Selain itu, Anda juga perlu membawa gendongan atau stroller apabila ingin mengajak di kecil berkeliling bandara. Bawalah stroller yang dapat dilipat agar tidak menyulitkan perjalanan Anda.
Kemudian Anda juga harus cermat dalam memilih tempat duduk. Belilah tiket dengan deretan kursi yang kosong agar si kecil memiliki banyak ruang. Anda juga bisa memilih kursi yang dekat dengan jendela.
Selain itu, sebaiknya Anda tak memilih kursi dekat lorong pramugari melintas ya. Sebab, saat momen menawarkan makanan dan minuman, pramugari juga membawa air panas. Dengan menjauhi lorong, artinya Anda sudah melindungi si kecil dari potensi bahaya.

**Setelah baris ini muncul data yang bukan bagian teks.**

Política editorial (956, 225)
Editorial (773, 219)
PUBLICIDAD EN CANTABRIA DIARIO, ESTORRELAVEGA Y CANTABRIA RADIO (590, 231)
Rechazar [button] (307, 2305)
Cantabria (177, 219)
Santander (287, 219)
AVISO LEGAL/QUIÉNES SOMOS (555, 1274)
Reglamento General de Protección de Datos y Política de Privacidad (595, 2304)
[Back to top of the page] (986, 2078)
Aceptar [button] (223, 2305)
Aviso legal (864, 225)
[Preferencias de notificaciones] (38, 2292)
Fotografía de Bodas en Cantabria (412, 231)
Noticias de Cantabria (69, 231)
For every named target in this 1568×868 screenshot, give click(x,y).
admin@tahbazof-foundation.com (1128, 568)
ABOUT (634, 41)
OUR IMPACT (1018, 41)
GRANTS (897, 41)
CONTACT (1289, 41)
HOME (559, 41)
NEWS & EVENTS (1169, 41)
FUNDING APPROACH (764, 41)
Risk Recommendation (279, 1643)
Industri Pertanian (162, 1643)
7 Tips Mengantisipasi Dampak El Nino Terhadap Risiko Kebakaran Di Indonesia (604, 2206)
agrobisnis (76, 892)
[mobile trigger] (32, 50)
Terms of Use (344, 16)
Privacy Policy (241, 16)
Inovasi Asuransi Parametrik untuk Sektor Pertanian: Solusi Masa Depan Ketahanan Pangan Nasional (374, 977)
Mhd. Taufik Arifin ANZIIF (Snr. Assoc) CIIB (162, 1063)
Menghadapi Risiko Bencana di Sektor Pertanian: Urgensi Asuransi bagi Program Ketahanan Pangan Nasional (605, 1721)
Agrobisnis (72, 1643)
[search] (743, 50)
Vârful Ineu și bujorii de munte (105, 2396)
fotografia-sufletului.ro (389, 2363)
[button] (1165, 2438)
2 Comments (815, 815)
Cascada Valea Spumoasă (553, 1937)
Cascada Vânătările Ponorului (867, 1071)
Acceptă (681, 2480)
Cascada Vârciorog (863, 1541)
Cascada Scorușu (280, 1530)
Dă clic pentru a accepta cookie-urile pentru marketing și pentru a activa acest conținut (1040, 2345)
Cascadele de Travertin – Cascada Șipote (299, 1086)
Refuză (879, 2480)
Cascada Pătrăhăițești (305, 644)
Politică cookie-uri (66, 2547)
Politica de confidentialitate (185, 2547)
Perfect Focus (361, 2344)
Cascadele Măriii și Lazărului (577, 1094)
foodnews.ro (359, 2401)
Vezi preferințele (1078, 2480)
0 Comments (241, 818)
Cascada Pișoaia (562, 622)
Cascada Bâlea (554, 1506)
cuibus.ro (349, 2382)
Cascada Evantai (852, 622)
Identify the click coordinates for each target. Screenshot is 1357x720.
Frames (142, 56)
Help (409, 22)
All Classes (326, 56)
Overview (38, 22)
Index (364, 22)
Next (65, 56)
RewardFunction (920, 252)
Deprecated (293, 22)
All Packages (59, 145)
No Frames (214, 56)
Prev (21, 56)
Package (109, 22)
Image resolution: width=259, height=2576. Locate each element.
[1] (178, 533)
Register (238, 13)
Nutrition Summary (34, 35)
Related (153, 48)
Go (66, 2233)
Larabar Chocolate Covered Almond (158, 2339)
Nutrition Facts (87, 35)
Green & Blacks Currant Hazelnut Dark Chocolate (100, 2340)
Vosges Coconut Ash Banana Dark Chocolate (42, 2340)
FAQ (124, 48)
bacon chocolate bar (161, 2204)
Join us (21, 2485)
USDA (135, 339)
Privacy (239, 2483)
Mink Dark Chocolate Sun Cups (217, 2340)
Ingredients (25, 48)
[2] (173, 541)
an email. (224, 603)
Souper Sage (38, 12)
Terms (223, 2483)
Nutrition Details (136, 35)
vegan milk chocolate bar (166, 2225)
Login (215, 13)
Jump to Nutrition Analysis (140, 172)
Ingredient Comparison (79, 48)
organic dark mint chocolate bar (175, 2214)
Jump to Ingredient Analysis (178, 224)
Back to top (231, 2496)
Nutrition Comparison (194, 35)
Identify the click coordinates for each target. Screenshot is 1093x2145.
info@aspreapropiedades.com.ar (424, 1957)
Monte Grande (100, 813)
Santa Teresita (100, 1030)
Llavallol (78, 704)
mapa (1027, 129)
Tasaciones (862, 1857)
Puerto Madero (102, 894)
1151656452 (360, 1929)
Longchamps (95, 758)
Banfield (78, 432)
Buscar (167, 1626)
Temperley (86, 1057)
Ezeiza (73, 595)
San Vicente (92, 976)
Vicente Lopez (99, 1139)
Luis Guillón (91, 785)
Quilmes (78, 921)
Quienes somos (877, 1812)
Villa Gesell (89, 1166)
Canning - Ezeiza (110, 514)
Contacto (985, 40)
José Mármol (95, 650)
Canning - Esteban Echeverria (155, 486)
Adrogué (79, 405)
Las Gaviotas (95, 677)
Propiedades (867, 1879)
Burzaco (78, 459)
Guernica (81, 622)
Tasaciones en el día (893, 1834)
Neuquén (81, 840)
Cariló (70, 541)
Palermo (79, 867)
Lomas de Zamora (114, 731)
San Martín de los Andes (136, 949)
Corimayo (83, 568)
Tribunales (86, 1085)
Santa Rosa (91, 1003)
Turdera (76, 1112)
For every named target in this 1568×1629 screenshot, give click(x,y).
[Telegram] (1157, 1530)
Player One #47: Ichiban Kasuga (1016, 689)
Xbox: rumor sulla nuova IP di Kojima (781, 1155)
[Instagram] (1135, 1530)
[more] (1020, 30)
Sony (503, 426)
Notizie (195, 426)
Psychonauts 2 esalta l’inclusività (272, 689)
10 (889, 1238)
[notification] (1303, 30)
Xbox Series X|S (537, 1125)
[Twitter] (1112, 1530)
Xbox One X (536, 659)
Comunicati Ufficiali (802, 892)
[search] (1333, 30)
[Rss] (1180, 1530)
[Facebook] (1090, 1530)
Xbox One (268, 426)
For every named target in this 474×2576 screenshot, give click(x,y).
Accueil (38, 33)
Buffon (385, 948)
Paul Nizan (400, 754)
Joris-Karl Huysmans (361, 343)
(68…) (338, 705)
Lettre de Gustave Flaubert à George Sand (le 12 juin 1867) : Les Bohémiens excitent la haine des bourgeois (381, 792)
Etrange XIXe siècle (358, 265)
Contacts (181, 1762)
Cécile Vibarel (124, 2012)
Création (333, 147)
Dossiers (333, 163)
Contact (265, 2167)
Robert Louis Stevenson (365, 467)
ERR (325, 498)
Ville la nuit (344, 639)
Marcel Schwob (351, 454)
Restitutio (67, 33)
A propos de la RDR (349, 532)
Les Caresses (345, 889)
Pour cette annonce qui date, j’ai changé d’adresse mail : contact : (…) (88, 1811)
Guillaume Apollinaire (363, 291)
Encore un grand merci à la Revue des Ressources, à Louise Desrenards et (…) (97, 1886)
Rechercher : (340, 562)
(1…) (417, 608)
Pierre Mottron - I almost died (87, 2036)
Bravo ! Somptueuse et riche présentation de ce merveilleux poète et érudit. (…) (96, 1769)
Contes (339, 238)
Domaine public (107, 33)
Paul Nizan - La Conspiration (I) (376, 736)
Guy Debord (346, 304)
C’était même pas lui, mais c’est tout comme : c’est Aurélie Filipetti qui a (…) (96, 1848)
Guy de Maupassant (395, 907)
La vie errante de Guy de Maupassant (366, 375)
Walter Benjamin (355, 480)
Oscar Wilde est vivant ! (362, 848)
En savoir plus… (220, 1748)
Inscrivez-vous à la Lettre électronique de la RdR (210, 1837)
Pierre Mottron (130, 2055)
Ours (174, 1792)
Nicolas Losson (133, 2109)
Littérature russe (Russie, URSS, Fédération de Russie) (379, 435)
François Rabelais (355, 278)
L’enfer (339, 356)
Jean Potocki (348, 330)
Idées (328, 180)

Anda juga perlu membawa tas jinjing berisi barang-barang yang disukai anak, seperti mainan atau cemilan kesukaannya. Anda bisa membawa krayon, buku mewarnai dan perlengkapan seni lainnya.
Penting juga membawa perlengkapan seperti popok ekstra, tisu basah dan pakaian untuk cadangan. Letakan pula perlengkapan darurat itu di tempat yang mudah dijangkau. Si kecil juga sebaiknya menggunakan pakaian yang tebal agar mereka tetap hangat selama di dalam pesawat.
Jika anak Anda sudah tidak meminum ASI, bawalah susu formula atau susu tambahan. Kemudian bawalah minyak penghangat tubuh dan obat-obatan yang diperlukan.
Parga-Belinkie mengingatkan orang tua dan pengasuh untuk bersikap santai saat bepergian, yang berarti melepaskan beberapa aturan yang biasanya Anda terapkan di rumah.
“Selama semua orang aman, tidak apa-apa jika peraturan Anda selama perjalanan sedikit berbeda dengan peraturan Anda di rumah,” pungkasnya.